BARSTOW These days, San Bernardino County landfills are quieter than they used to be and that could mean fee increases or possible closure for low-volume facilities like the Barstow Landfill.

"We've got to either cut costs or raise revenues somehow," said Gerry Newcombe, deputy executive officer at the Solid Waste Management Division of the county Department of Public Works.

The county could also raise the cost to dump items at the facilities or reduce their hours, Newcombe said.

The poor economy and declining construction in the region has taken a toll on county landfills, and as a result the solid waste system is running an annual deficit of $13.3 million, Barstow Councilman Tim Saenz said at the Feb. 6 City Council meeting.

At the Barstow Landfill, a plateau of refuse topped with soil that boasts a 360 degree view of the desert, six workers operate a facility that processes about 200 tons per day of waste, about 20 percent less than it received in 2004. Systemwide, the decline is about 35 percent since 2007, Newcombe said.

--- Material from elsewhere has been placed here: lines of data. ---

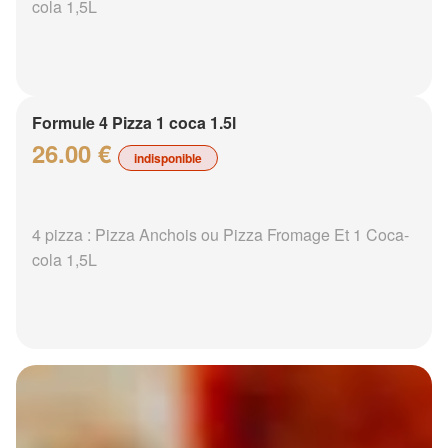
cola 1,5L
Formule 4 Pizza 1 coca 1.5l
26.00 €
indisponible
4 pizza : Pizza Anchois ou Pizza Fromage Et 1 Coca-
cola 1,5L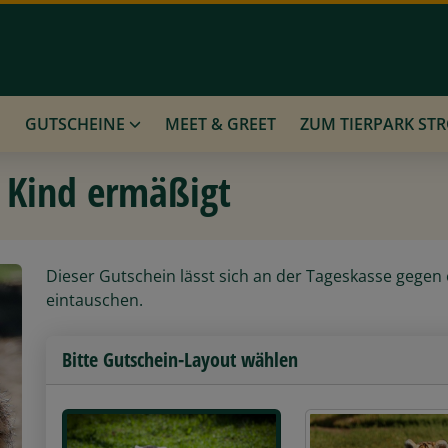
N
GUTSCHEINE
MEET & GREET
ZUM TIERPARK ST
 Kind ermäßigt
Dieser Gutschein lässt sich an der Tageskasse gegen 
eintauschen.
Bitte Gutschein-Layout wählen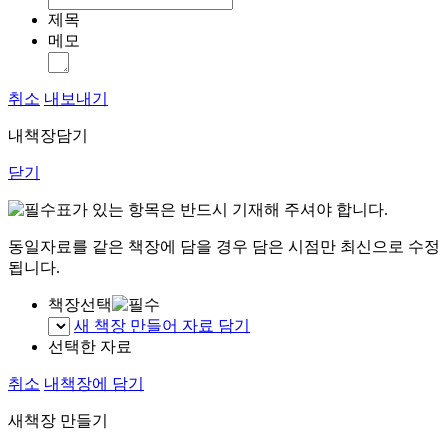
제목
메모
취소
내보내기
내책장담기
닫기
표가 있는 항목은 반드시 기재해 주셔야 합니다.
동일자료를 같은 책장에 담을 경우 담은 시점만 최신으로 수정
됩니다.
책장선택
새 책장 만들어 자료 담기
선택한 자료
취소
내책장에 담기
새책장 만들기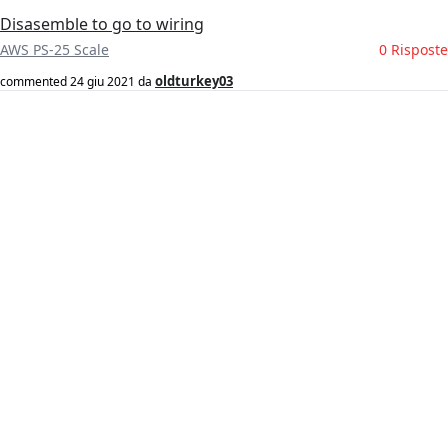
Disasemble to go to wiring
AWS PS-25 Scale
0 Risposte
oldturkey03
commented
24 giu 2021
da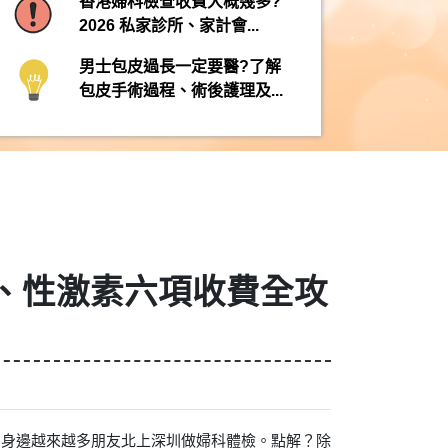
香港婦科檢查收費大概幾多?
2026 私家診所、家計會...
男士包皮過長一定要醫?了解
包皮手術過程、術後護理及...
H、性激素六項收費全攻
，身邊越來越多朋友北上深圳做婦科體檢。點解？除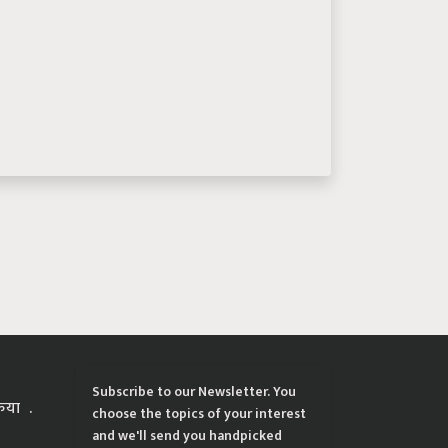
Subscribe to our Newsletter. You
्रिया
choose the topics of your interest
and we'll send you handpicked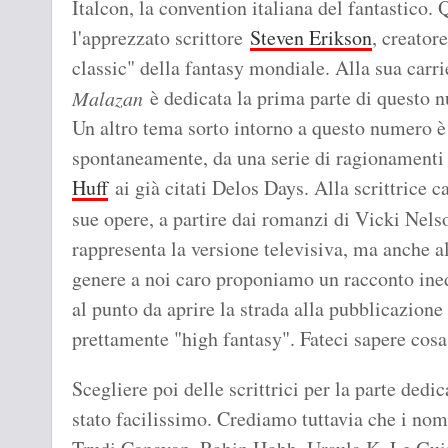
Italcon, la convention italiana del fantastico. 
l'apprezzato scrittore
Steven Erikson
, creator
classic" della fantasy mondiale. Alla sua carri
è dedicata la prima parte di questo 
Malazan
Un altro tema sorto intorno a questo numero è "
spontaneamente, da una serie di ragionamenti 
Huff
ai già citati Delos Days. Alla scrittrice
sue opere, a partire dai romanzi di Vicki Nels
rappresenta la versione televisiva, ma anche a
genere a noi caro proponiamo un racconto ined
al punto da aprire la strada alla pubblicazione 
prettamente "high fantasy". Fateci sapere cosa
Scegliere poi delle scrittrici per la parte dedi
stato facilissimo. Crediamo tuttavia che i no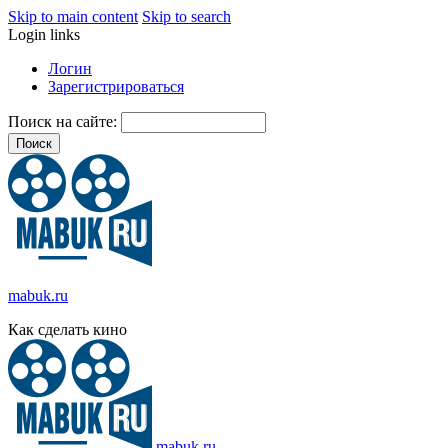
Skip to main content
Skip to search
Login links
Логин
Зарегистрироваться
Поиск на сайте:
mabuk.ru
Как сделать кино
mabuk.ru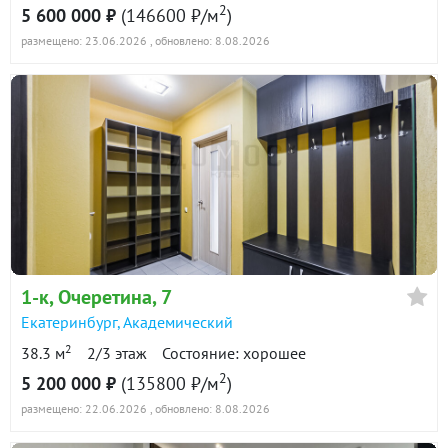
2
5 600 000 ₽
(146600 ₽/м
)
размещено: 23.06.2026
, обновлено: 8.08.2026
1-к
, Очеретина, 7
Екатеринбург
,
Академический
2
38.3 м
2/3 этаж
Состояние: хорошее
2
5 200 000 ₽
(135800 ₽/м
)
размещено: 22.06.2026
, обновлено: 8.08.2026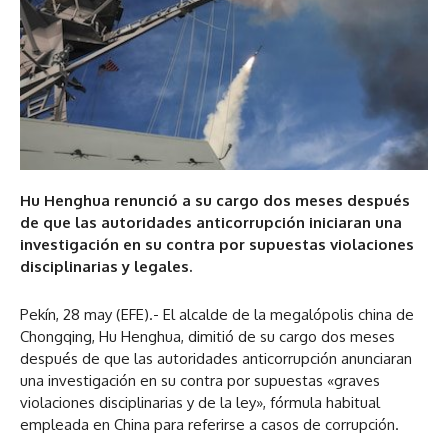
Hu Henghua renunció a su cargo dos meses después
de que las autoridades anticorrupción iniciaran una
investigación en su contra por supuestas violaciones
disciplinarias y legales.
Pekín, 28 may (EFE).- El alcalde de la megalópolis china de
Chongqing, Hu Henghua, dimitió de su cargo dos meses
después de que las autoridades anticorrupción anunciaran
una investigación en su contra por supuestas «graves
violaciones disciplinarias y de la ley», fórmula habitual
empleada en China para referirse a casos de corrupción.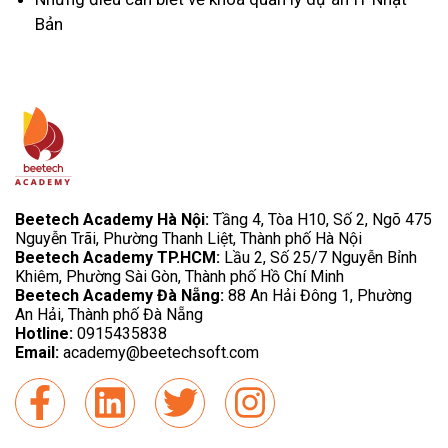
Bản
Beetech Academy Hà Nội:
Tầng 4, Tòa H10, Số 2, Ngõ 475
Nguyễn Trãi, Phường Thanh Liệt, Thành phố Hà Nội
Beetech Academy TP.HCM:
Lầu 2, Số 25/7 Nguyễn Bỉnh
Khiêm, Phường Sài Gòn, Thành phố Hồ Chí Minh
Beetech Academy Đà Nẵng:
88 An Hải Đông 1, Phường
An Hải, Thành phố Đà Nẵng
Hotline:
0915435838
Email:
academy@beetechsoft.com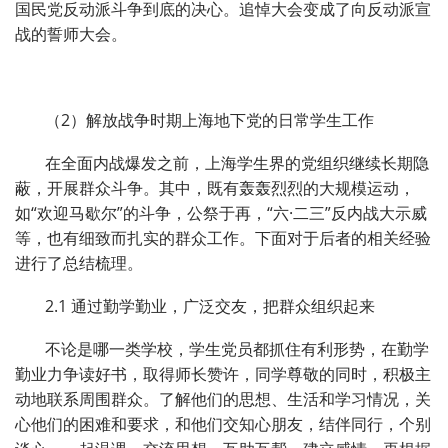
国民党反动派斗争到底的决心。追悼大会变成了向反动派宣
战的誓师大会。
（2）解放战争时期上海地下党的日常学生工作
在全面内战爆发之前，上海学生界的党组织继续长期隐
蔽，开展群众斗争。其中，既有轰轰烈烈的大规模运动，
如“欢迎马歇尔”的斗争，公祭于再，“六·二三”反内战大示威
等，也有细致而扎实的群众工作。下面对于后者的相关经验
进行了总结梳理。
2.1 通过勤学勤业，广泛交友，把群众组织起来
不论是哪一类学校，学生党员都抓住有利形势，在勤学
勤业力争读好书，取得师长赞许，同学尊敬的同时，积极主
动地联系周围群众。了解他们的思想、生活和学习情况，关
心他们的困难和要求，和他们交知心朋友，结伴同行，个别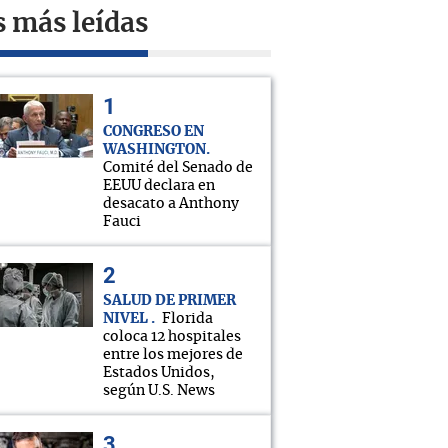
s más leídas
CONGRESO EN
WASHINGTON
Comité del Senado de
EEUU declara en
desacato a Anthony
Fauci
SALUD DE PRIMER
NIVEL
Florida
coloca 12 hospitales
entre los mejores de
Estados Unidos,
según U.S. News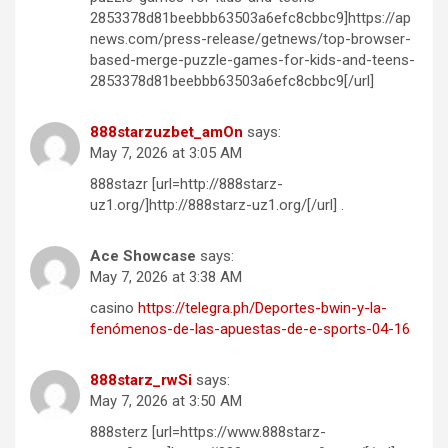
2853378d81beebbb63503a6efc8cbbc9]https://ap
news.com/press-release/getnews/top-browser-
based-merge-puzzle-games-for-kids-and-teens-
2853378d81beebbb63503a6efc8cbbc9[/url]
888starzuzbet_amOn
says:
May 7, 2026 at 3:05 AM
888stazr [url=http://888starz-
uz1.org/]http://888starz-uz1.org/[/url] .
Ace Showcase
says:
May 7, 2026 at 3:38 AM
casino
https://telegra.ph/Deportes-bwin-y-la-
fenómenos-de-las-apuestas-de-e-sports-04-16
888starz_rwSi
says:
May 7, 2026 at 3:50 AM
888sterz [url=https://www.888starz-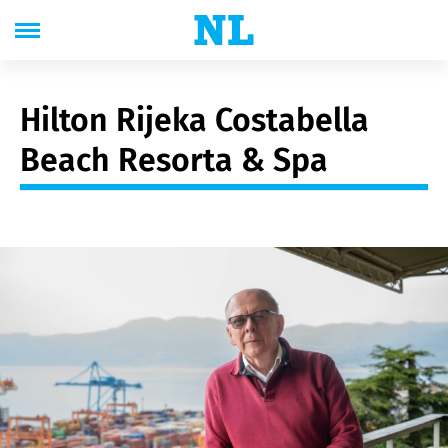
Hilton Rijeka Costabella
Beach Resorta & Spa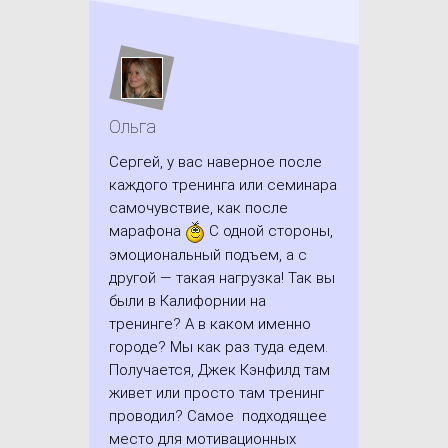
Ольга
Сергей, у вас наверное после
каждого тренинга или семинара
самочувствие, как после
марафона
С одной стороны,
эмоциональный подъем, а с
другой — такая нагрузка! Так вы
были в Калифорнии на
тренинге? А в каком именно
городе? Мы как раз туда едем.
Получается, Джек Кэнфилд там
живет или просто там тренинг
проводил? Самое подходящее
место для мотивационных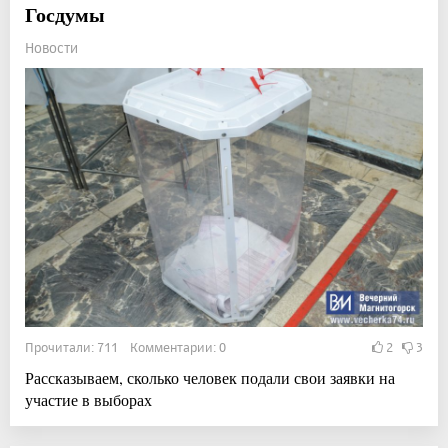
Госдумы
Новости
Прочитали: 711 Комментарии: 0
2
3
Рассказываем, сколько человек подали свои заявки на
участие в выборах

A county employee manages fee collection at the landfill's entrance, but the remaining employees work for a contractor, Burrtec Waste Industries Inc., said Mark Dvoriak, operations superintendent for the Solid Waste Division.

Because no county funds are spent on the system, the agency must support itself with revenue from refuse dumped at its facilities.

Newcombe said that his department would have to meet with cities that use the county's landfill system to decide on a way to balance its budget. Newcombe emphasized that it was too soon to know what options were on the table but that the county should make a decision by the end of June, after soliciting input from affected cities and the public.

Consolidating the county's landfill facilities would save money because the landfills face certain fixed costs regardless of the level of refuse they process, said Rex Richardson, public information officer for the Solid Waste Division. The county must also pay to maintain old facilities that are closed, Richardson said.

Closing the Barstow Landfill would shift refuse to the Victorville Landfill, which "has the potential for decades of capacity," Newcombe said.

Newcombe said something needed to be done, because the volume of trash was still declining, although slower than in years past.

"We haven't hit bottom yet," he said, "and that still really concerns me."